Douglas H. Wigdor, a partner at Thompson Wigdor & Gilly LLP who represents this group of women, declared, "before the President and Congress hand over still more billions of taxpayer dollars to bailout Citi, they should look into our allegations and condition the receipt of further money on Citi setting aside significant funds to compensate those who have been unlawfully terminated."
Mr. Wigdor added "this is a clear case of what I call 'recessionary discrimination,' where Citi is using the economic downturn to eliminate a class of protected employees. In each case, one of my clients was selected for layoff while a less qualified or under-performing male employee was retained. The undeniable statistics belie any attempt by Citi to offer a legitimate justification for its decisions and demonstrate that the subjective criteria employed by Citi's managers had an adverse impact on women at Citi across the board."
The five women were all employed in Citi's Public Finance Department, within the Municipal Securities Division, and were notified on November 21, 2008 that their employment was being terminated as part of a larger reduction in force.
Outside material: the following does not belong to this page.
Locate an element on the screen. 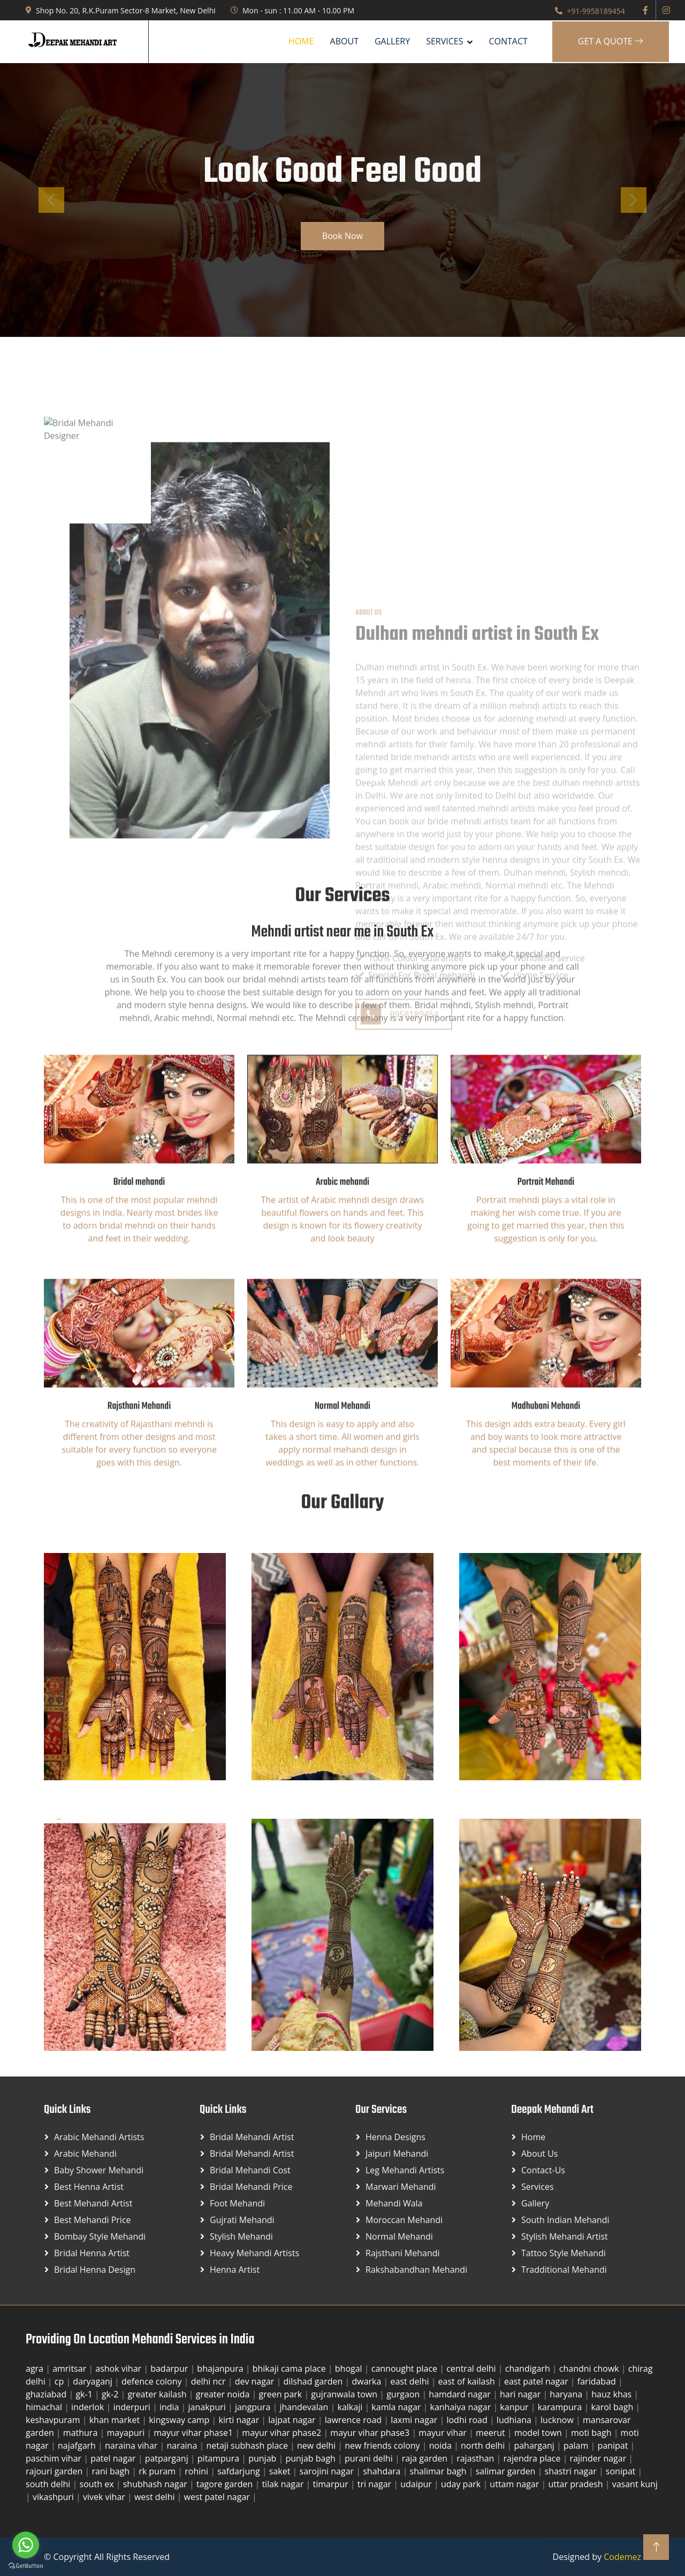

According to their EEOC charges, a culture of gender discrimination exists at Citi where a significant majority of the top officer positions in the Public Finance Department were filled by men. Of the only five female Directors in the Public Finance Department, four were laid off, leaving only one female Director in the Public Finance Department while retaining 41 male Directors. Three of these four eliminated female Directors have joined in this action.
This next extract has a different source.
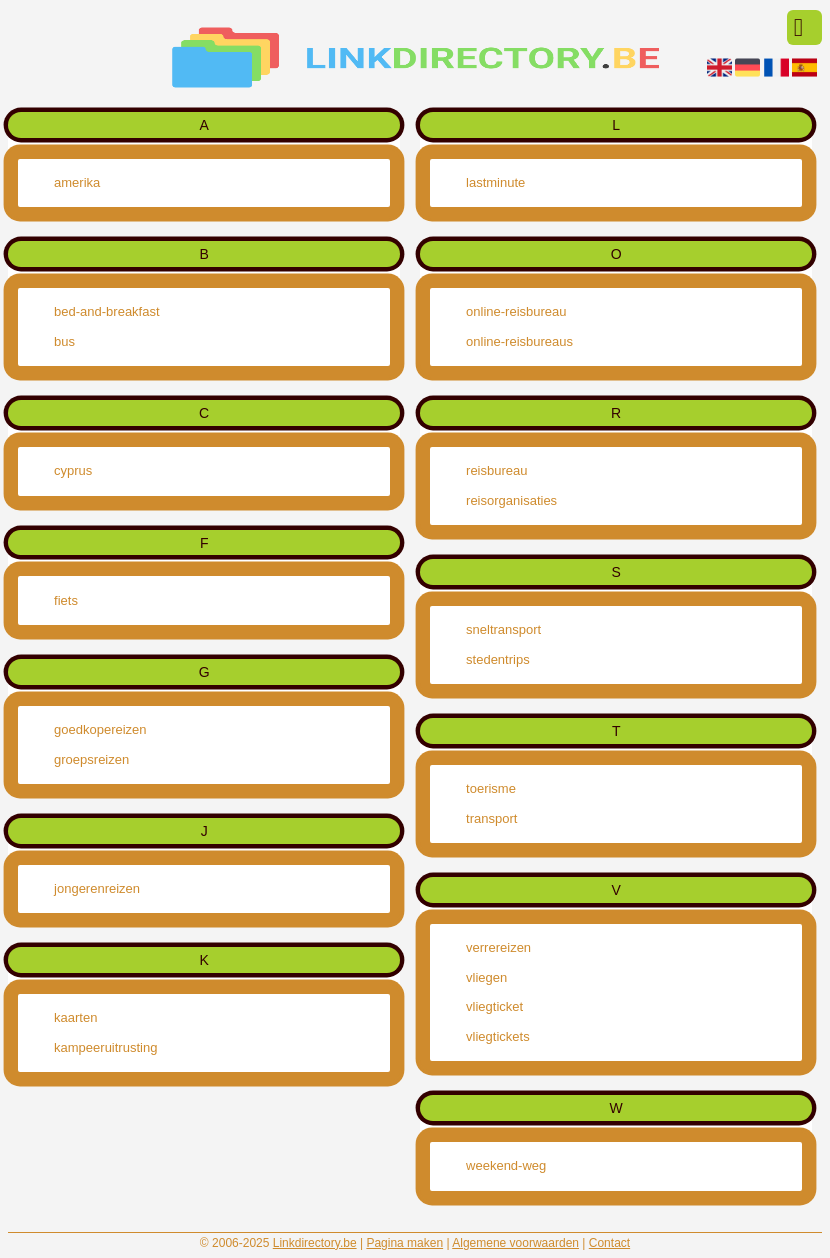 The image size is (830, 1258). I want to click on jongerenreizen, so click(97, 888).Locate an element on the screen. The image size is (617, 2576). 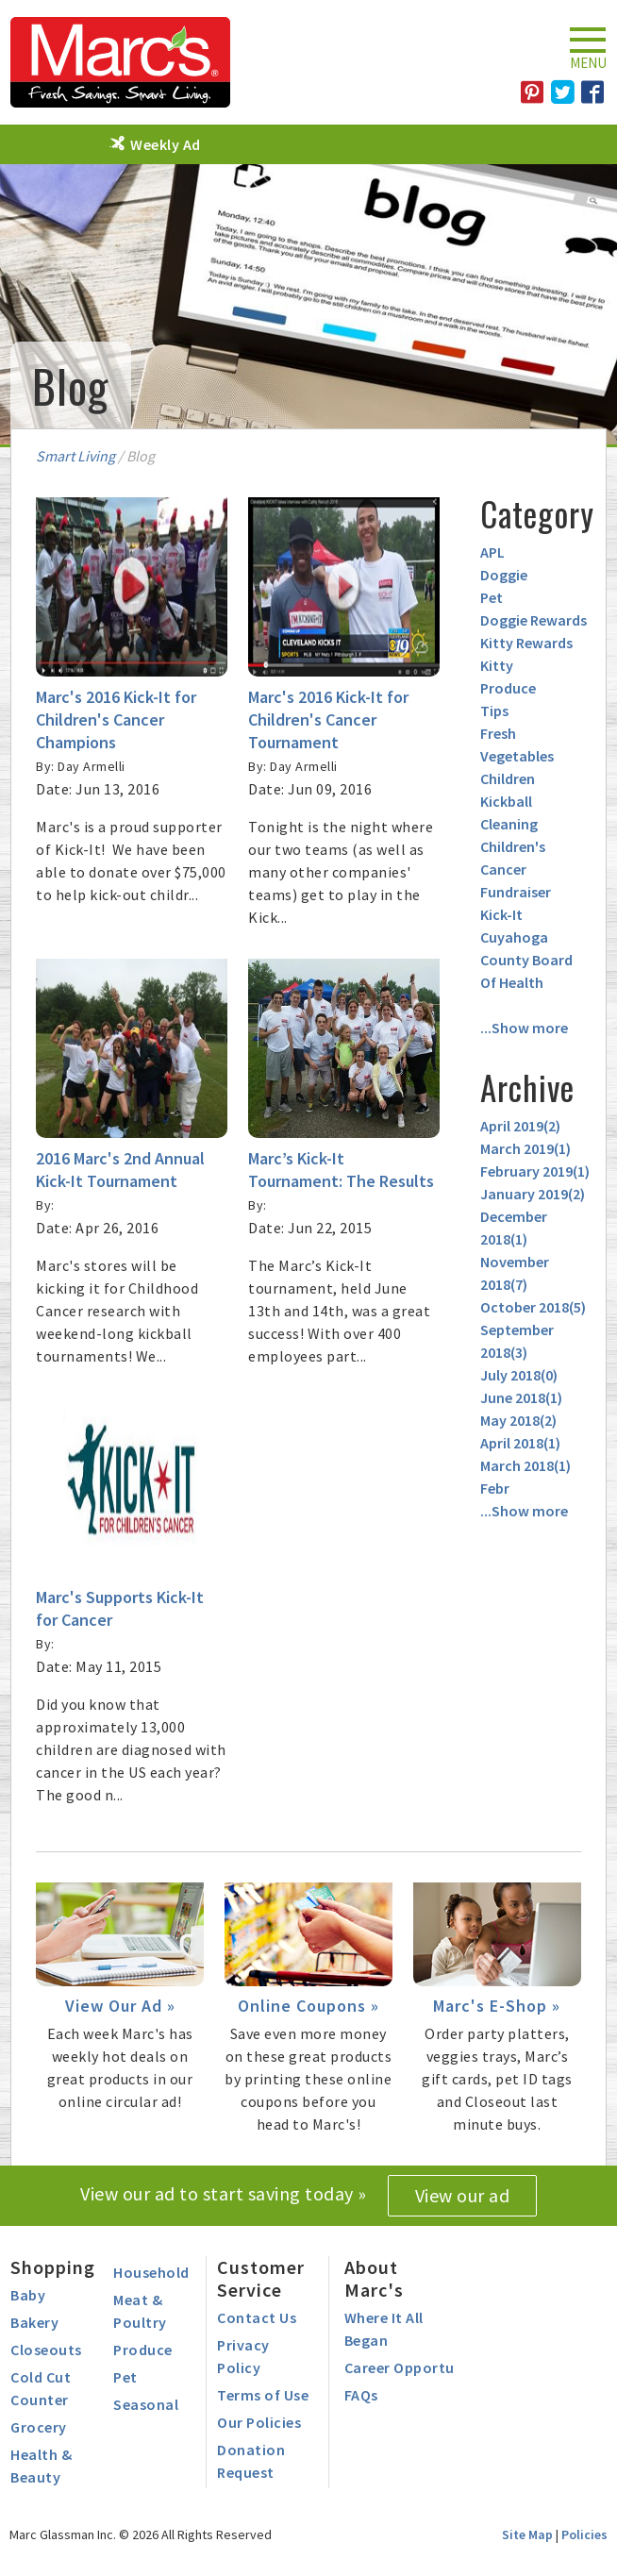
Our Policies is located at coordinates (259, 2422).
"The old boys' network is unfortunately alive and well at Citi. It is hard to imagine something happening like this today, but I stand united with my four colleagues in seeing this process through to its ultimate conclusion," said Amy Bartoletti, a former Director in the Housing Group, and one of the charging parties in this class action. "By basing its decisions on personal relationships rather than performance, Citi has effectively eliminated a whole generation of future Managing Directors within the Public Finance Department," commented Lisa Conley, a former Director in the Health Care Group and another charging party in this action.
The group has filed their charges of discrimination on behalf of themselves and all other similarly situated women at Citi affected by the layoffs.